Sadly Amy’s fundo came loose when we were advised to try her on milk thickener and this caused her to vomit. We are currently awaiting a surgical review and have had to reduce the blended feeds a little.

I know a lot of people are discouraged from doing the blended diet but only you know your child and you know what is best.

I am so glad we listened to and followed our instincts and continue to fight for what is right for our little girl.

We are also very fortunate that we have such a dedicated and supportive group of specialists backing our decision. It has not been easy adjusting to life of no oral feeding.

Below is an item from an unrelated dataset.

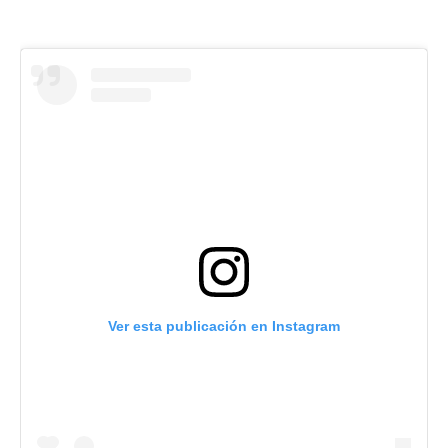
Ver esta publicación en Instagram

Sometimes I do get very sad that we have been denied such a basic part of raising a child… the bribes of biscuits for peace, prizing toys out of your childs mouth, cleaning up thrown food from everywhere.

Whilst pregnant I constantly found myself thinking of breast feeding and eventually baking with my child and being cheeky and eating cakes together!

I realise now eating is not the be all and end all… We hope that one day Amy will be able to eat orally and work hard with our speech and language therapist to try and make this happen.

We are slowly but surely training up various family members so we can get a little extra support and everyone is doing fantastically.

But at the same time, our little girl is growing into a beautiful little monster and that’s all you can ask for.

We are so incredibly proud of our brave daughter for enduring so much pain and so many challenges, she is truly an inspiration to us all.